Una volta eravamo Re. Oggi siamo Tronisti. Non ci sono paragoni con la Curva Sud della Roma. Non ci sono paragoni. Pensate alla grandezza di quell’immagine: c’erano migliaia di persone che tenevano in mano quello striscione. Ti amo. Dai tempi del primo disegno rupestre a oggi, poche manifestazioni di massa possono dirsi così civili e persino emozionanti. E’ una rivoluzione. Quei ragazzi col cartoncino sono i disobbedienti civili di oggi. Sarà poca-pochissima cosa, ma è l’unica in Italia. E lo sono per definizione: la disobbedienza civile è una forma di lotta politica che comporta la consapevole violazione di una precisa norma di legge, considerata particolarmente ingiusta, violazione che però si svolge pubblicamente in modo da rendere evidenti a tutti e immediatamente operative le sanzioni previste dalla legge stessa.
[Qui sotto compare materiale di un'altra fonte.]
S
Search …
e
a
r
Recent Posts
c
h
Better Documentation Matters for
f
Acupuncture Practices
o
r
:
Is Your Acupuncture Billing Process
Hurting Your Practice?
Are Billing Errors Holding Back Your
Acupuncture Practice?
I tifosi della Sud fanno le coreografia non autorizzate e questo è il loro reato. I tifosi di calcio portano colore allo stadio è per questo che vengono puniti. Il cielo stellato sopra di loro è la legge morale dentro di loro. Questa è disobbedienza civile, non siamo all’emancipazione dei neri d’America, a quella indiana con Gandhi, nemmeno all’obiezione di coscienza, ma poco ci manca. Poco ci manca ché tutto finisca.
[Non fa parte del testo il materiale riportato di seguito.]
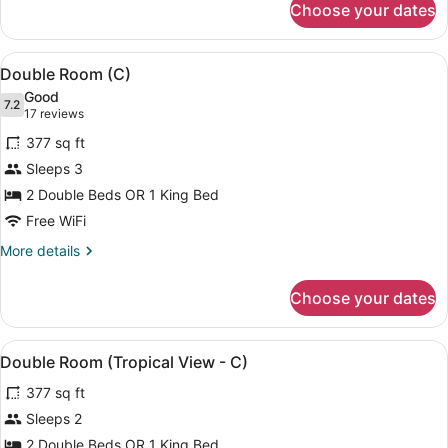
Choose your dates
Double
(B2C-
Room,
US)
Ocean
View
A modern hotel room with a bed, a s
4
View
Double Room (C)
all
(B2C-
Good
US)
photos
7.2
7.2 out of 10
(17
17 reviews
for
reviews)
377 sq ft
Double
Sleeps 3
Room
2 Double Beds OR 1 King Bed
(C)
Free WiFi
More
More details
details
for
Choose your dates
Double
Room
(C)
View
A hotel room with two beds, a ceili
4
Double Room (Tropical View - C)
all
377 sq ft
photos
for
Sleeps 2
Double
2 Double Beds OR 1 King Bed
Se più di mezzo secolo fa ci fosse stata la Tessera del Tifoso capolavori cinematografici, cioè d’arte, come “l’Audace colpi dei soliti Ignoti” non sarebbero stati possibili. Sarebbe mancato l’alibi, la trasferta della Roma a Milano, sarebbe venuto meno quel monologo al commissariato di Baiocchi Giuseppe-Vittorio Gassman (“se domenica stavo a Milano è per l’omonima partita, e sempre Forza Roma”), non ci sarebbe stata la “Domenica della buona gente”. Con le aree dei prefiltraggi non sarebbe stato possibile girare la carrellata più bella e importante della storia del cinema, quella di “Ladri di biciclette”, il film più bello di sempre, fuori lo Stadio Torino dove si giocava Roma-Modena. Roma-Modena fu pure la partita del primo scudetto e se volete della prima vera coreografia in uno stadio. Quel giorno – ci sono ancora le prove, correte a vederle, prima che… – un tifoso portò il primo striscione non autorizzato in uno stadio, c’era scritto: “W la Roma campione d’Italia”. Si chiamava Francesco Lalli, lo fece perché era muto e non poteva dire diversamente il suo amore. Oggi non si potrebbe fare previo fax alla questura. Anche in quel caso mancarono le parole. E’ quello che hanno cercato di dire ancora domenica in Curva Sud. Un sentimento (d’altronde si ama qualcosa e qualcuno, che sia una donna, un’idea, una squadra, quando si tenta di farlo; non c’è amore se non lo dai, se non lo dici, se non lo canti, se non lo mostri, se non rischi il tuo cartoncino nella Sud). La scenografia è parola di popolo in un tempo in cui nessuno parla e si riconosce più con l’altro e nell’altro. E’ un urlo. E’ un atto. E’ una testimonianza contro l’oblio. Agostino Di Bartolomei quella mattina lasciò una foto con una coreografia della Sud.
A volte mancano le parole. In fondo “quegli altri” hanno ragione: non c’è niente di più criminale e fuorilegge, sopra le righe e fuori dai laboratori sociali di controllo, niente di più che sa di sfida e offesa, dell’amore.